Nation & World

Cardoza calls for congressional hearing on Atwater prison

Congressman Dennis Cardoza called Wednesday for a congressional hearing on the management decisions and working conditions at U.S. Penitentiary Atwater, which has had a dozen inmate stabbings this past week.

"Clearly, there's a problem," Cardoza said in a phone interview. "It's not their facility. It's our facility. It's time for them to answer questions."

Cardoza, D-Merced, said that repeated requests to talk with Warden Dennis Smith have failed and he's ready to hold the prison's managers accountable.

He asked Rep. Bobby Scott, D-Virginia, to hold a House Judiciary subcommittee meeting about what's happened at the Atwater prison. "I believe Congress must provide greater oversight of federal prisons to ensure that our correctional officers have the tools they need to safely and efficiently do their jobs," Cardoza wrote.

He noted that the prison is 15 percent understaffed and has 25 percent more inmates that it should.
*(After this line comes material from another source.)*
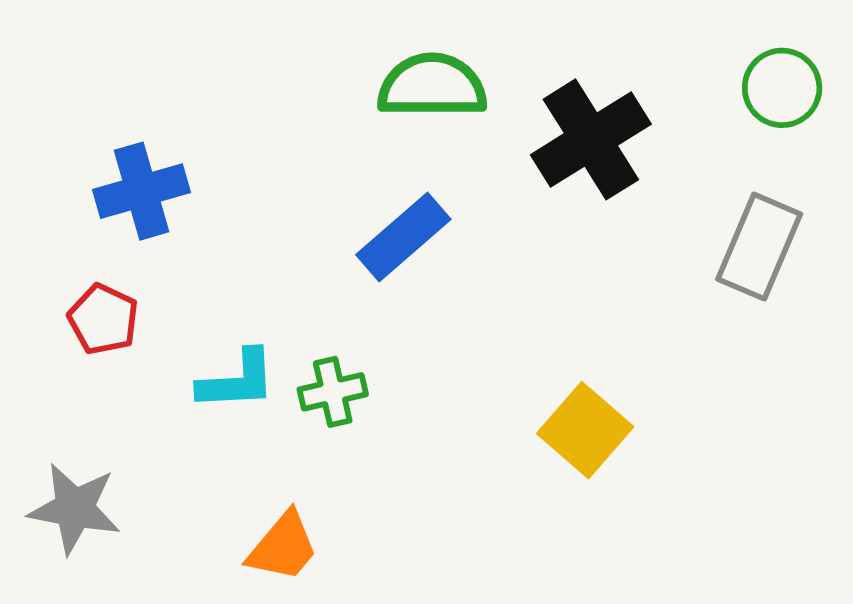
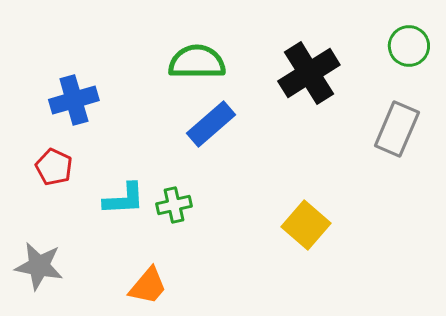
green semicircle: (432, 86) -> (197, 62), moved

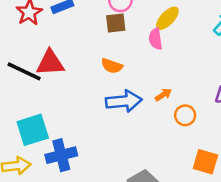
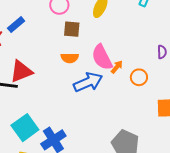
brown square: (116, 23) -> (72, 29), moved, turned 30
pink semicircle: (156, 39) -> (102, 57), moved, size x1.5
There have been a dozen inmates assaulted in the past week.

By comparison, he writes, the prison reported that seven inmates were critically injured.
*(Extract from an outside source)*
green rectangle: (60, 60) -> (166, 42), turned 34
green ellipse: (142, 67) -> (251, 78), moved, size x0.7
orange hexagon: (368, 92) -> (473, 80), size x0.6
USP Atwater correctional officer Jose Rivera was killed June 20 when two inmates stabbed him with handmade shanks.

Rivera, following Bureau of Prison protocol, did not have a stab-resistent vest or any weapons to defend himself.
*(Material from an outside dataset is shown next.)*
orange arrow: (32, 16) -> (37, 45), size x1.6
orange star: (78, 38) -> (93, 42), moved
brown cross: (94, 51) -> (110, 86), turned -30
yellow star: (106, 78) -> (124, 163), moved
"This tragic event," Cardoza wrote, "and the alarming level of inmate-on-inmate violence that has since occurred, has rocked our community to the core and has shed additional light on the systemic problems regarding the safety of USP Atwater and our federal prisons."

USP Atwater spent three months on lockdown before ending it Sept. 9. It's since reported four assaults that sent five inmates to the hospital.

Tuesday's assault, which left seven inmates with puncture wounds, sent the prison back on lockdown.

Cardoza said he's exhausted every approach to improving the conditions at the prison and believes Congress must act.

He successfully lobbied the Bureau of Prison to give stab-resistent vests to correctional officers, though the union has criticized the choice because the protective layer doesn't include metal mesh.

Many Atwater prison employees have approached Cardoza with their concerns, which they said they tried to share with prison management.

"Had the warden listened to his own staff, he'd learn there were deficiencies," Cardoza noted. "We're clearly dealing with folks who have a tin ear to what's going on at their facility."

Cardoza hopes the subcommittee can meet this year, though it may be difficult because it the end of the congressional term and nearing the elections.

Friends and Family of Correctional Officers, a local group supporting vests and nonlethal weapons for the staff, issued a statement applauding Cardoza's request. It notes that some of its members will head to Washington, D.C., if a hearing is scheduled.

"Working conditions are not acceptable for correctional officers," according to the statement. "Sadly, it appears Congress will have to do the job the leadership at the Bureau of Prisons has failed to do."